▶ [Task requirements] Only lines containing "offset" belong in the answer, each copied from the entries below.

[Extracted page text data]
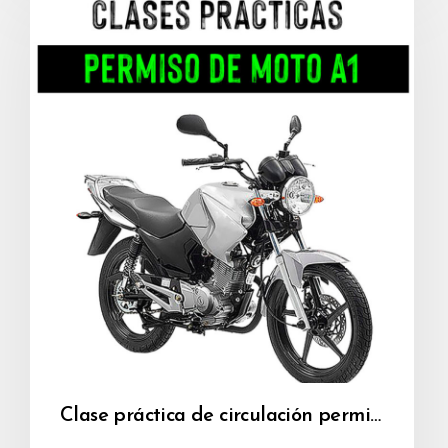
Clase práctica de circulación permiso A1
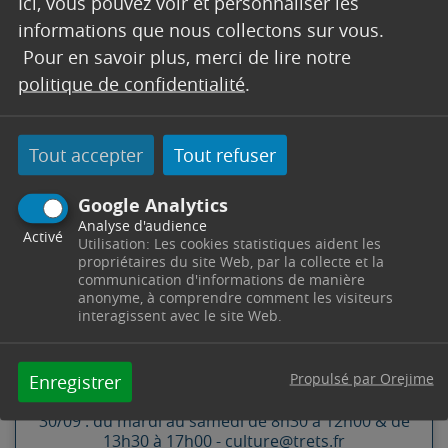
Ici, vous pouvez voir et personnaliser les
informations que nous collectons sur vous.
Pour en savoir plus, merci de lire notre
politique de confidentialité
.
Screenshot
Tout accepter
Tout refuser
Google Analytics
CONTACT
Analyse d'audience
Activé
Utilisation: Les cookies statistiques aident les
propriétaires du site Web, par la collecte et la
SERVICE CULTURE
communication d'informations de manière
anonyme, à comprendre comment les visiteurs
interagissent avec le site Web.
Office de Tourisme
Château des Remparts -
Boulevard Etienne Boyer
13530
Trets
Télephone : 04 42 61 23 78
Propulsé par Orejime
Enregistrer
Horaires : Du 01/10 au 31/05 : du lundi au vendredi
de 8h30 à 12h00 & de 13h30 à 17h00 - Du 01/06 au
30/09 : du mardi au samedi de 8h30 à 12h00 & de
13h30 à 17h00 - culture@trets.fr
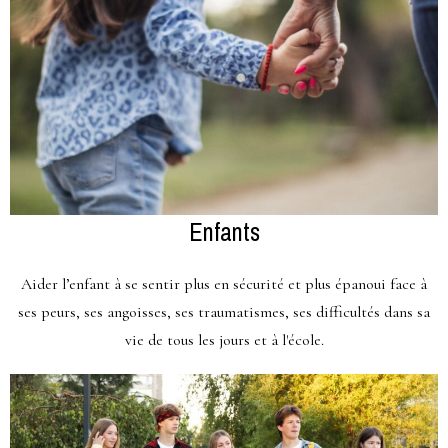
Enfants
Aider l’enfant à se sentir plus en sécurité et plus épanoui face à
ses peurs, ses angoisses, ses traumatismes, ses difficultés dans sa
vie de tous les jours et à l'école.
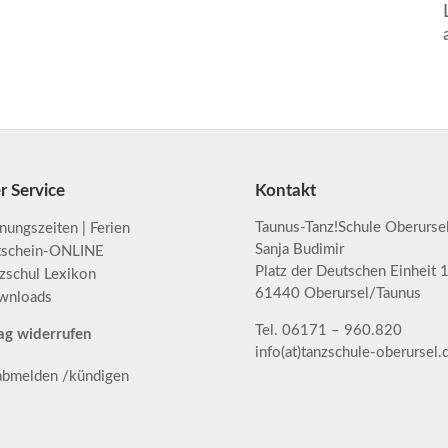
r Service
Kontakt
Taunus-Tanz!Schule Oberurse
nungszeiten | Ferien
Sanja Budimir
tschein-ONLINE
Platz der Deutschen Einheit 
zschul Lexikon
61440 Oberursel/Taunus
wnloads
Tel. 06171 – 960.820
ag widerrufen
info(at)tanzschule-oberursel.
 abmelden /kündigen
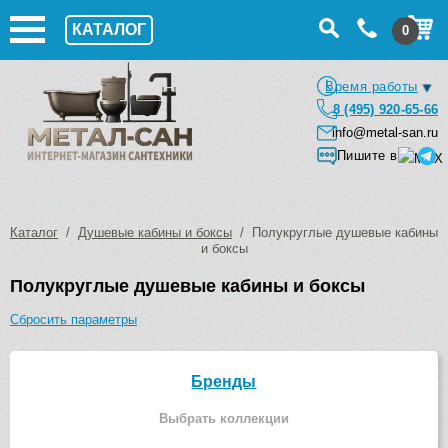
КАТАЛОГ
0
Время работы
8 (495) 920-65-66
info@metal-san.ru
Пишите в
Каталог
/
Душевые кабины и боксы
/ Полукруглые душевые кабины
и боксы
Полукруглые душевые кабины и боксы
Сбросить параметры
Бренды
Выбрать коллекции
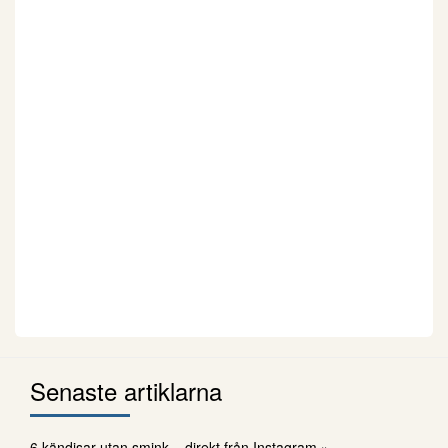
Senaste artiklarna
6 kändisar utan smink – direkt från Instagram »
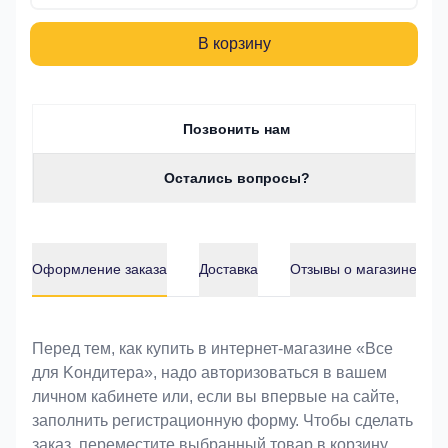
В корзину
Позвонить нам
Остались вопросы?
Оформление заказа
Доставка
Отзывы о магазине
Оформление заказа
Перед тем, как купить в интернет-магазине «Bce
для Koндитeрa», надо авторизоваться в вашем
личном кабинете или, если вы впервые на сайте,
заполнить регистрационную форму. Чтобы сделать
заказ, переместите выбранный товар в корзину.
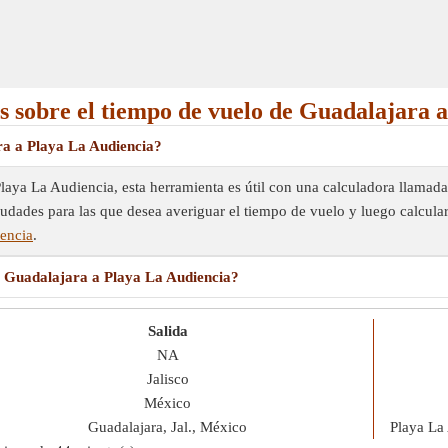
s sobre el tiempo de vuelo de Guadalajara 
ra a Playa La Audiencia?
Playa La Audiencia, esta herramienta es útil con una calculadora llama
iudades para las que desea averiguar el tiempo de vuelo y luego calcula
iencia
.
e Guadalajara a Playa La Audiencia?
Salida
NA
Jalisco
México
Guadalajara, Jal., México
Playa La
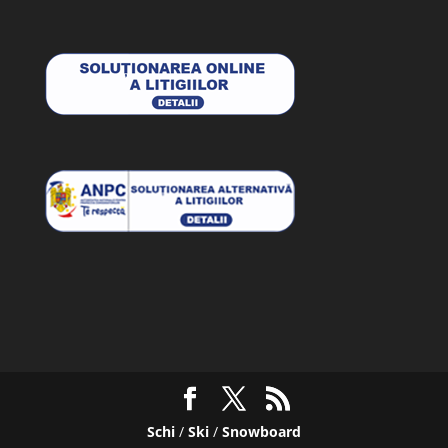
Schi
/
Ski
/
Snowboard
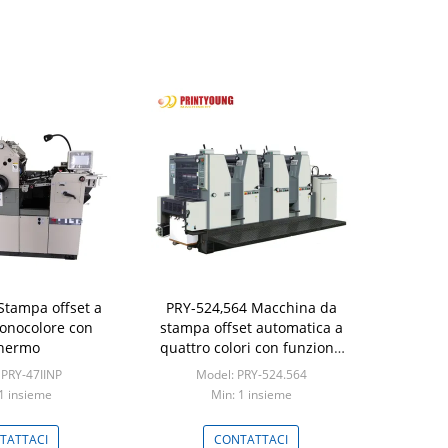
Stampa offset a
PRY-524,564 Macchina da
nocolore con
stampa offset automatica a
hermo
quattro colori con funzione
Ethernet All-In-One
 PRY-47IINP
Model: PRY-524.564
1 insieme
Min: 1 insieme
TATTACI
CONTATTACI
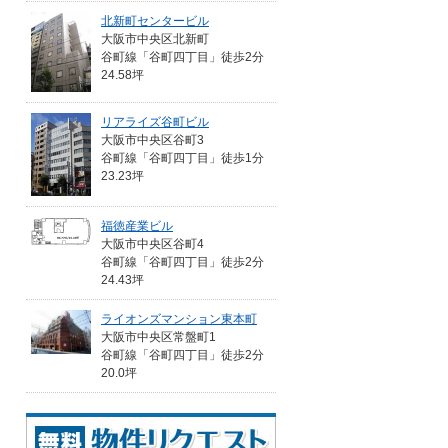
北新町センタービル
大阪市中央区北新町
谷町線「谷町四丁目」徒歩2分
24.58坪
リアライズ谷町ビル
大阪市中央区谷町3
谷町線「谷町四丁目」徒歩1分
23.23坪
福徳産業ビル
大阪市中央区谷町4
谷町線「谷町四丁目」徒歩2分
24.43坪
ライオンズマンション東本町
大阪市中央区常盤町1
谷町線「谷町四丁目」徒歩2分
20.0坪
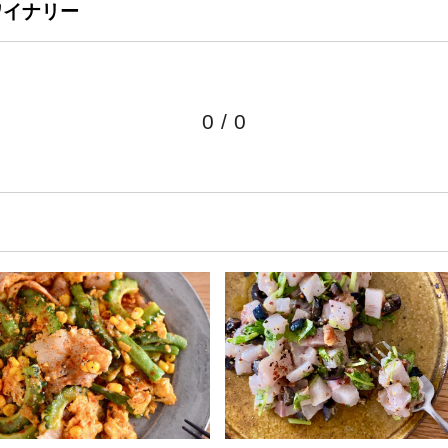
ワイナリー
0
/
0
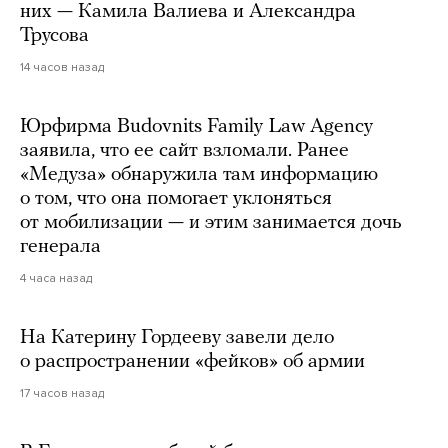
них — Камила Валиева и Александра
Трусова
14 часов назад
Юрфирма Budovnits Family Law Agency
заявила, что ее сайт взломали. Ранее
«Медуза» обнаружила там информацию
о том, что она помогает уклоняться
от мобилизации — и этим занимается дочь
генерала
4 часа назад
На Катерину Гордееву завели дело
о распространении «фейков» об армии
17 часов назад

▶ [Task response]
Stampa offset a
stampa offset automatica a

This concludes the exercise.